### Your instructions:
Your task is to filter the entries and copy every line containing the string "group".

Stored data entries
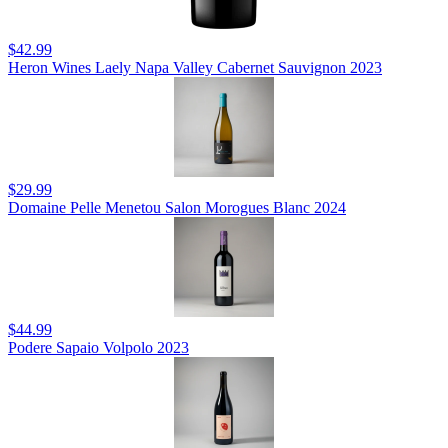
$42.99
Heron Wines Laely Napa Valley Cabernet Sauvignon 2023
$29.99
Domaine Pelle Menetou Salon Morogues Blanc 2024
$44.99
Podere Sapaio Volpolo 2023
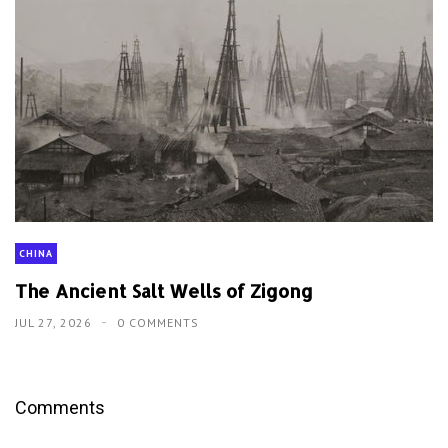
CHINA
The Ancient Salt Wells of Zigong
JUL 27, 2026
0 COMMENTS
Comments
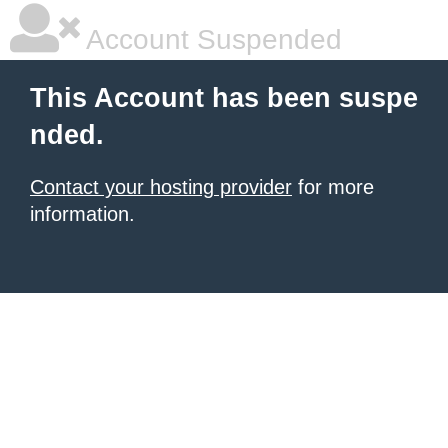
Account Suspended
This Account has been suspe
nded.
Contact your hosting provider
for more
information.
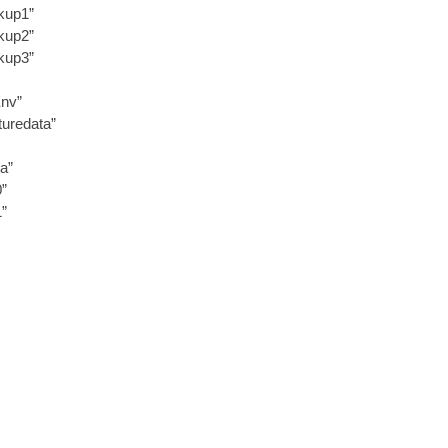
kup1”
kup2”
kup3”
Env”
uredata”
a”
0”
1”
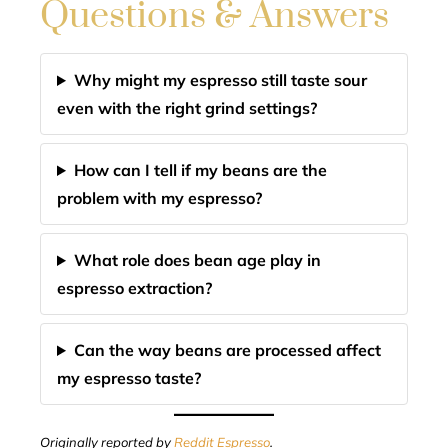
Questions & Answers
Why might my espresso still taste sour
even with the right grind settings?
How can I tell if my beans are the
problem with my espresso?
What role does bean age play in
espresso extraction?
Can the way beans are processed affect
my espresso taste?
Originally reported by
Reddit Espresso
.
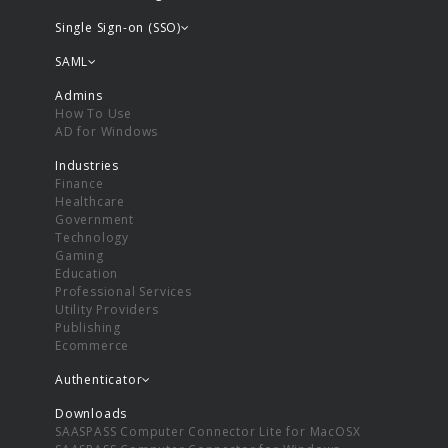
Single Sign-on (SSO)
SAML
Admins
How To Use
AD for Windows
Industries
Finance
Healthcare
Government
Technology
Gaming
Education
Professional Services
Utility Providers
Publishing
Ecommerce
Authenticator
Downloads
SAASPASS Computer Connector Lite for MacOSX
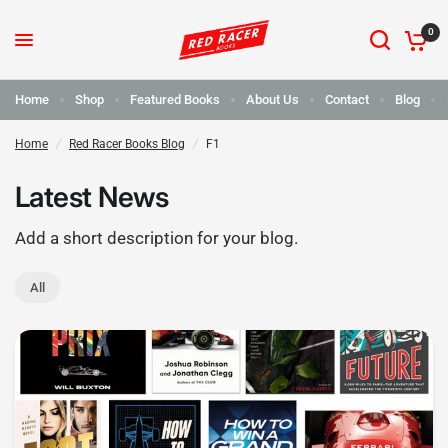
0
Home
Shop
Featured Books
About Us
Contact
Blog
Home
/
Red Racer Books Blog
/
F1
Latest News
Add a short description for your blog.
All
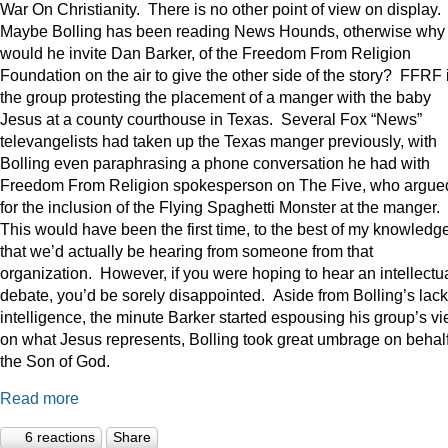
War On Christianity. There is no other point of view on display.
Maybe Bolling has been reading News Hounds, otherwise why
would he invite Dan Barker, of the Freedom From Religion
Foundation on the air to give the other side of the story? FFRF 
the group protesting the placement of a manger with the baby
Jesus at a county courthouse in Texas. Several Fox “News”
televangelists had taken up the Texas manger previously, with
Bolling even paraphrasing a phone conversation he had with
Freedom From Religion spokesperson on The Five, who argue
for the inclusion of the Flying Spaghetti Monster at the manger.
This would have been the first time, to the best of my knowledge
that we’d actually be hearing from someone from that
organization. However, if you were hoping to hear an intellectu
debate, you’d be sorely disappointed. Aside from Bolling’s lack
intelligence, the minute Barker started espousing his group’s v
on what Jesus represents, Bolling took great umbrage on behalf
the Son of God.
Read more
6 reactions
Share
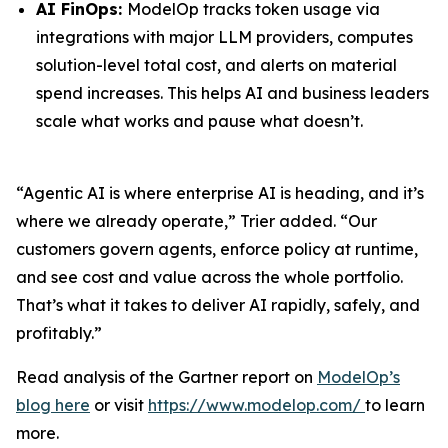
AI FinOps:
ModelOp tracks token usage via
integrations with major LLM providers, computes
solution-level total cost, and alerts on material
spend increases. This helps AI and business leaders
scale what works and pause what doesn’t.
“Agentic AI is where enterprise AI is heading, and it’s
where we already operate,” Trier added. “Our
customers govern agents, enforce policy at runtime,
and see cost and value across the whole portfolio.
That’s what it takes to deliver AI rapidly, safely, and
profitably.”
Read analysis of the Gartner report on
ModelOp’s
blog here
or visit
https://www.modelop.com/
to learn
more.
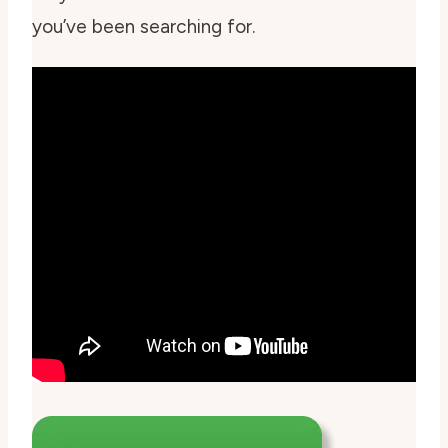
you’ve been searching for.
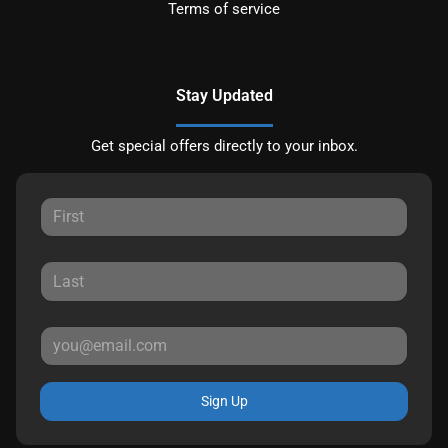
Terms of service
Stay Updated
Get special offers directly to your inbox.
Sign Up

### Completed exercise:
the group protesting the placement of a manger with the baby
intelligence, the minute Barker started espousing his group’s v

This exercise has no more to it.